Tinea manuum is commonly caused by T. rubrum and is characterized by unilateral infections of the palm of the hand.

===Groin===

Along with E. floccosum, T. rubrum is the most common cause of this disease, also known as 'jock itch.' Infections cause reddish brown lesions mainly on the upper thighs and trunk, that are border by raised edge.

===Nail===

Once considered a rare causative agent, T. rubrum is now the most common cause of invasive fungal nail disease (called onychomycosis or tinea unguium). Nail invasion by T. rubrum tends to be restricted to the underside of the nail plate and is characterized by the formation of white plaques on the lunula that can spread to the entire nail. The nail often thickens and becomes brittle, turns brown or black. Infections by T. rubrum are frequently chronic, remaining limited to the nails of only one or two digits for many years without progression. Spontaneous cure is rare. These infections are usually unresponsive to topical treatments and respond only to systemic therapy. Although it is most frequently seen in adults, T. rubrum nail infections have been recorded in children.

==Epidemiology==
It is thought that Trichophyton rubrum evolved from a zoophilic ancestor, establishing itself ultimately as an exclusive agent of dermatophytosis on human hosts. Genetic analyses of T. rubrum have revealed the presence of heat shock proteins, transporters, metabolic enzymes and a system of up-regulation of key enzymes in the glyoxylate cycle. The species secretes more than 20 different proteases, including exopeptidases and endopeptidases. These proteases allow T. rubrum to digest human keratin, collagen and elastin; they have an optimum pH of 8 and are calcium dependent. Although T. rubrum shares phylogenetic affiliations with other dermatophytes, it has a distinctive protein regulation system.

==Transmission==
This species has a propensity to infect glabrous (hairless) skin and is only exceptionally known from other sites. Transmission occurs via infected towels, linens, clothing (contributing factors are high humidity, heat, perspiration, diabetes mellitus, obesity, friction from clothes). Infection can be avoided by lifestyle and hygiene modifications, such as avoiding walking barefoot on damp floors, particularly in communal areas.

==Treatment==
Treatment depends on the locus and severity of infection. For tinea pedis, many antifungal creams such as miconazole nitrate, clotrimazole, tolnaftate (a synthetic thiocarbamate), terbinafine hydrochloride, butenafine hydrochloride and undecylenic acid are effective. For more severe or complicated infections, oral ketoconazole was historically shown to be an effective treatment for T. rubrum infections, but is no longer used for this indication due to the risk of liver damage as a side effect. Oral terbinafine, itraconazole or fluconazole have all been shown to be safer, effective treatments. Terbinafine and naftifine (topical creams) have been successfully used to treat tinea cruris and tinea corporis caused by T. rubrum. Trichophyton rubrum infections have been found to be susceptible to photodynamic treatment, laser irradiation, and photoactivation of rose bengal dye by green laser light.

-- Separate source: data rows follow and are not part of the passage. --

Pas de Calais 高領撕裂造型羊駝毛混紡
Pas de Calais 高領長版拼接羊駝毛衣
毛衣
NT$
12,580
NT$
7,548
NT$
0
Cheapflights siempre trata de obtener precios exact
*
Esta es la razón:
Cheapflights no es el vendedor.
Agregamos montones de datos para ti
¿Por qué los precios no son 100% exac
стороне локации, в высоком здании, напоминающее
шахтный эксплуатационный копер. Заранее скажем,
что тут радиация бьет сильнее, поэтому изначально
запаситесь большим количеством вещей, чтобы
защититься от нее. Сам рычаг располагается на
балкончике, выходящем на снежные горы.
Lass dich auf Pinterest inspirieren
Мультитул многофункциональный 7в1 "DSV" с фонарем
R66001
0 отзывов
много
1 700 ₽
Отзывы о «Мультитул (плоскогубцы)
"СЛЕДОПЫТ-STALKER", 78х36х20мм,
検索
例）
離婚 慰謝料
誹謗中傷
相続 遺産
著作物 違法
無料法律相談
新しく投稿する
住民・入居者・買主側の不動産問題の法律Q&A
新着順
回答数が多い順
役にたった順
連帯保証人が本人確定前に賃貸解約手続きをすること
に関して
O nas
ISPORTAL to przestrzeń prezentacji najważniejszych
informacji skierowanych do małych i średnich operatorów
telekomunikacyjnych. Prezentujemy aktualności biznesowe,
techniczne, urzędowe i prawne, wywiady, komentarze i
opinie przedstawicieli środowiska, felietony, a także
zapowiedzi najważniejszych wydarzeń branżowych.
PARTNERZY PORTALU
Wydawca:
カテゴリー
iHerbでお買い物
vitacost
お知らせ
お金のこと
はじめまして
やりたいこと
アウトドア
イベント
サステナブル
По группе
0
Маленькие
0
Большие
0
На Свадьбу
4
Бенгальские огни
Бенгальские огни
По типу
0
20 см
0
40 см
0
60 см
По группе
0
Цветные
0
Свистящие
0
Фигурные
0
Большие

Tinea unguium presents a much greater therapeutic challenge, as topical creams do not penetrate the nail bed. Historically, systemic griseofulvin treatment showed improvements in some patients with tinea unguium; however, failure was common even in lengthy treatment courses, e.g., greater than onr\e year. Current treatment modalities include oral terbinafine, oral itraconazole, and intermittent "pulse therapy" with oral itraconazole Fingernail infections can be treated in 6–8 weeks, while toenail infections may take up to 12 weeks to achieve cure. Topical treatment by occlusive dressing combining 20% urea paste with 2% tolnaftate have also shown promise in softening the nail plate to promote penetration of the antifungal agent to the nail bed.